Saturday 27 August 2011

Disruptor 2.0 Released

Significantly improved performance and a cleaner API are the key takeaways for the Disruptor 2.0 concurrent programming framework for Java.  This release is the result of all the great feedback we have received from the community.  Feedback is very welcome and really improves the end product so please keep it coming.

You can find the Disruptor project here, plus we have a wiki with links to detailed blogs describing how things work.

Naming & API

Over the lifetime of the Disruptor naming has been a challenge.  The funny thing is that with the 2.0 release we have come almost full circle.  Originally we considered the Disruptor as an event processing framework that often got used as a queue replacement.  To make it understandable to queue users we adopted the nomenclature of producers and consumers.  However the consumers are not true consumers.  With this release the consensus is to return to the event processing roots and adopt the following naming changes.

Producer -> Publisher
Events are claimed in strict sequence and published to the RingBuffer.

Entry -> Event
Events represent the currency of data exchange through the dependency graph of EventProcessors.

Consumer -> EventProcessor
Events are processed by EventProcessors.  The processing of an event can be read only, but can also involve mutations on which other EventProcessors depend.

ConsumerBarrier -> DependencyBarrier
Complex graphs of dependent EventProcessors can be constructed for the processing of an Event.  The DependencyBarriers are assembled to represent the dependency graph.  This topic is the real value of the Disruptor and often misunderstood.  A fun example can be seen playing FizzBuzz in our performance tests.

The ProducerBarrier was always a one-to-one relationship with the RingBuffer so for ease of use its behaviour has been merged into the RingBuffer.  This allows direct publishing into the RingBuffer.

DSL Wizard

The most complex part of using the Disruptor is the setting up of the dependency graph of EventProcessors.   To simplify this for the most common cases we have integrated the DisruptorWizard project which provides a DSL as a fluent API for assembling the graph and assigning threads.

Performance

Significant performance tuning effort has gone into this release.  This effort has resulted in a ~2-3X improvement in throughput depending on CPU architecture.  For most use cases it is now an order of magnitude better than queue based approaches. On Sandybridge processors I've seen over 50 million events processed per second.

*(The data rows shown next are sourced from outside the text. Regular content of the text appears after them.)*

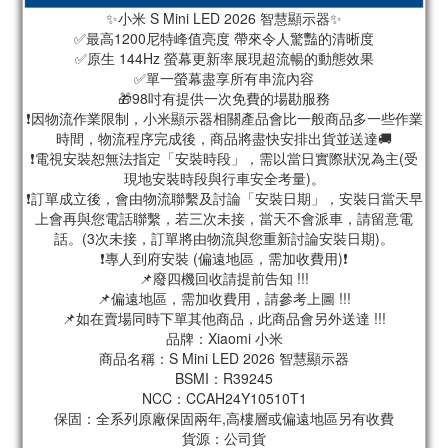
✨小米 S Mini LED 2026 智慧顯示器✨
✅最高1200尼特峰值亮度 帶來令人驚豔的清晰度
✅原生 144Hz 螢幕更新率展現超流暢的動態效果
✅單一螢幕盡享所有串流內容
🎁98吋有提供一次免費的場勘服務
❗因物流作業限制，小米顯示器相關產品會比一般商品多一些作業
時間，物流程序完成後，商品將盡快安排出貨並送達🚚
❗電視安裝恕無法指定「安裝時段」，需以當日實際狀況為主(受
現地安裝時段與行車安全考量)。
❗訂單成立後，會由物流聯繫及討論「安裝日期」，安裝日當天早
上會再與您電話聯繫，若三次未接，當天不會派車，請留意電
話。(3次未接，訂單將由物流與您重新討論安裝日期)。
❗專人到府安裝 (偏遠地區，需加收費用)❗
📌廢四機回收請提前告知 !!!
📌偏遠地區，需加收費用，請參考上圖 !!!
📌如在賣場同時下單其他商品，此商品會另外送達 !!!
品牌：Xiaomi 小米
商品名稱：S Mini LED 2026 智慧顯示器
BSMI：R39245
NCC：CCAH24Y10510T1
保固：全系列原廠保固兩年,高樓層或偏遠地區另有收費
貨源：公司貨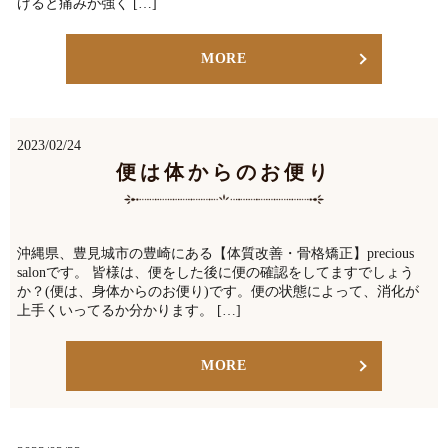
げると痛みが強く […]
MORE
2023/02/24
便は体からのお便り
沖縄県、豊見城市の豊崎にある【体質改善・骨格矯正】precious
salonです。 皆様は、便をした後に便の確認をしてますでしょう
か？(便は、身体からのお便り)です。便の状態によって、消化が
上手くいってるか分かります。 […]
MORE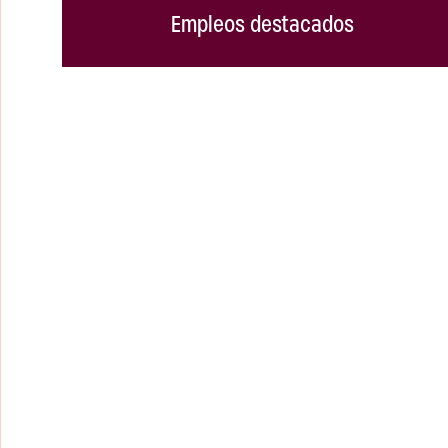
Empleos destacados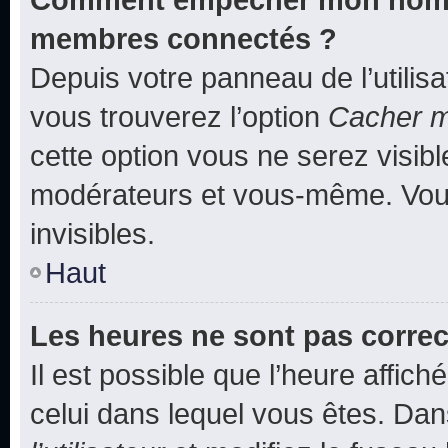
membres connectés ?
Depuis votre panneau de l’utilis
vous trouverez l’option
Cacher mo
cette option vous ne serez visibl
modérateurs et vous-même. Vou
invisibles.
Haut
Les heures ne sont pas correc
Il est possible que l’heure affich
celui dans lequel vous êtes. Da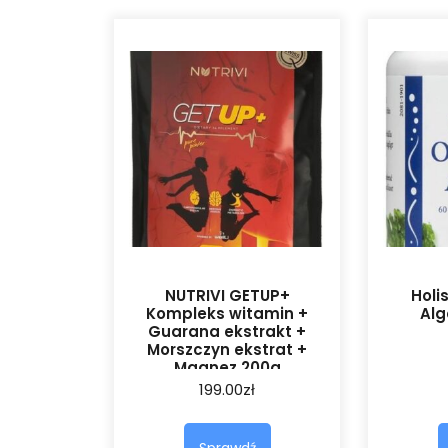
NUTRIVI GETUP+
Holi
Kompleks witamin +
Alg
Guarana ekstrakt +
Morszczyn ekstrat +
Magnez 200g
199.00
zł
Sprawdź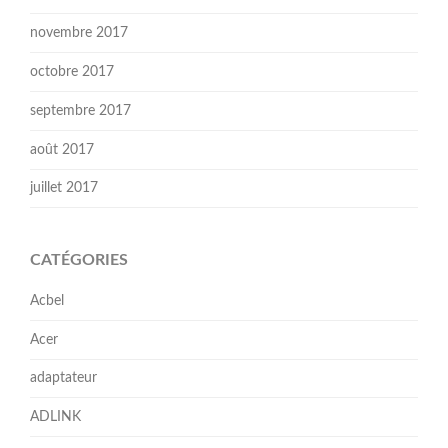
novembre 2017
octobre 2017
septembre 2017
août 2017
juillet 2017
CATÉGORIES
Acbel
Acer
adaptateur
ADLINK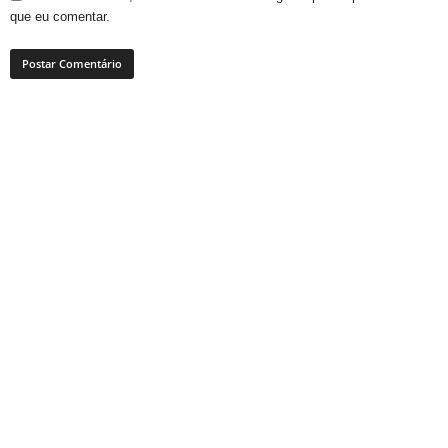
que eu comentar.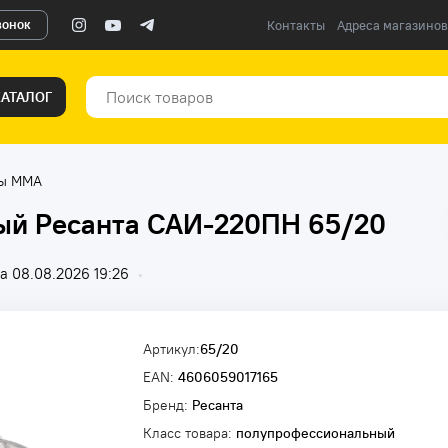
вонок
Контакты
Адреса магазинов
КАТАЛОГ
ты ММА
ый Ресанта САИ-220ПН 65/20
а 08.08.2026 19:26
•
Артикул:
65/20
EAN:
4606059017165
Бренд:
Ресанта
Класс товара:
полупрофессиональный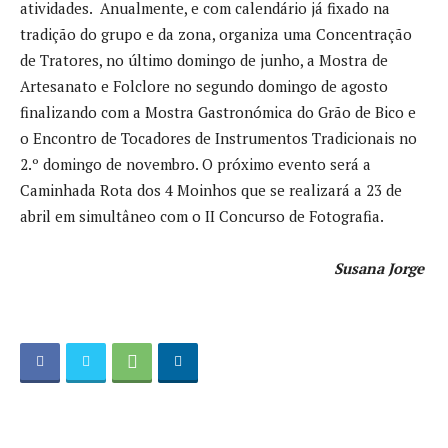
atividades. Anualmente, e com calendário já fixado na
tradição do grupo e da zona, organiza uma Concentração
de Tratores, no último domingo de junho, a Mostra de
Artesanato e Folclore no segundo domingo de agosto
finalizando com a Mostra Gastronómica do Grão de Bico e
o Encontro de Tocadores de Instrumentos Tradicionais no
2.º domingo de novembro. O próximo evento será a
Caminhada Rota dos 4 Moinhos que se realizará a 23 de
abril em simultâneo com o II Concurso de Fotografia.
Susana Jorge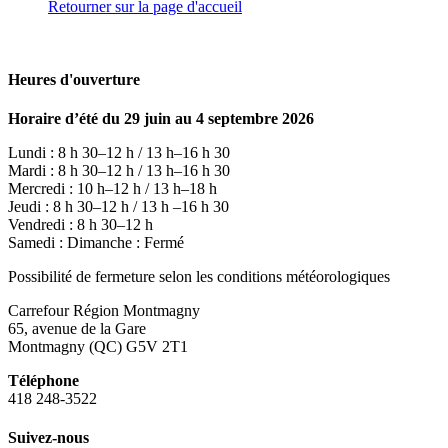
Retourner sur la page d'accueil
Heures d'ouverture
Horaire d’été du 29 juin au 4 septembre 2026
Lundi : 8 h 30–12 h / 13 h–16 h 30
Mardi : 8 h 30–12 h / 13 h–16 h 30
Mercredi : 10 h–12 h / 13 h–18 h
Jeudi : 8 h 30–12 h / 13 h –16 h 30
Vendredi : 8 h 30–12 h
Samedi : Dimanche : Fermé
Possibilité de fermeture selon les conditions météorologiques
Carrefour Région Montmagny
65, avenue de la Gare
Montmagny (QC) G5V 2T1
Téléphone
418 248-3522
Suivez-nous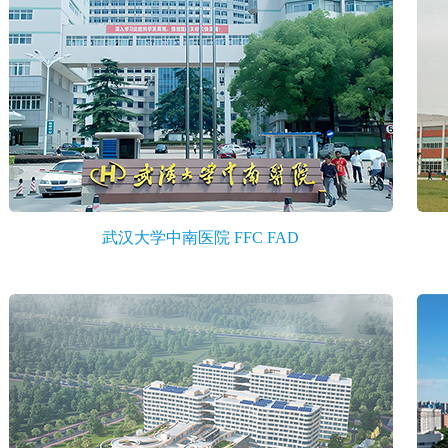
武汉大学中南医院 FFC FAD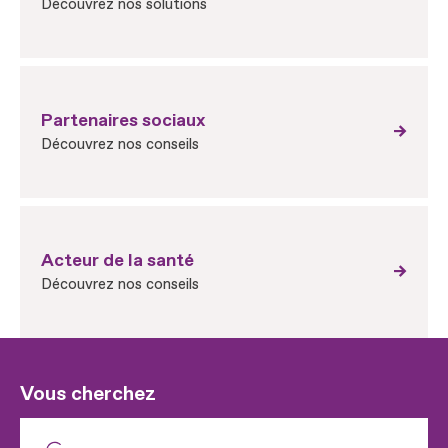
Découvrez nos solutions
Partenaires sociaux
Découvrez nos conseils
Acteur de la santé
Découvrez nos conseils
Vous cherchez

Sequence tracking has been completely rewritten to reduce the usage of hardware memory barriers, indirection layers, and megamorphic method calls resulting in a much more data and instruction cache friendly design.  New techniques have been employed to prevent false sharing because the previous ones got optimised out by the Oracle Java 7 JVM.

The one area not seeing a significant performance increase is the sequencer pattern.  The Disruptor is still much faster than queue based approaches for this pattern but a limitation of Java hits us hard here.   Java on x86/x64 is using LOCK CMPXCHG for CAS operations to implement the AtomicLong incrementAndGet() method which, based on my measurements, is ~2-10X slower than using LOCK XADD as contention increases.  Hopefully Oracle will see the error of SUNs ways on this and embrace x86/x64 to take advantage of such instructions.  Dave Dice at Oracle has blogged on the subject so I live in hope.

Memory Barriers


Of special note for this release is the elimination of hardware memory barriers on x86/x64 for Sequence tracking.  The beauty in the Disruptor design is that on CPU architectures that have a memory model [1] whereby:

  • loads are not reordered with older loads”, and
  • stores are not reordered with older stores”;

it is then possible to take advantage of the semantics provided by AtomicLong to avoid the use of the Java volatile keyword, and thus hardware fences on x86/x64.  The one sticky rule for concurrent algorithms, such as Dekker [2] and Peterson [3] locks, on x86/x64 is “loads can be re-ordered with older stores”.  This is not an issue given the design of the Disruptor.  The issue relates to the snooping of CPU local store buffers for older writes.  I’m likely to blog in more detail about why this is the case at a later date.  The code should be safe on other CPU architectures if the JVM implementers get the semantics of AtomicLong and Unsafe correct, however your mileage may vary for performance on other architectures compared to x64.

Roadmap

With this latest release it is becoming increasingly obvious how sensitive some CPU architectures are to processor affinity for threads.  When an EventProcessor gets rescheduled on a different core, after its time-slice is exhausted or it yields, the resulting cache pollution really hits performance.  For those who require more extreme and predictable performance I plan to release an Executor service with the Disruptor to allow the pinning of threads to CPU cores.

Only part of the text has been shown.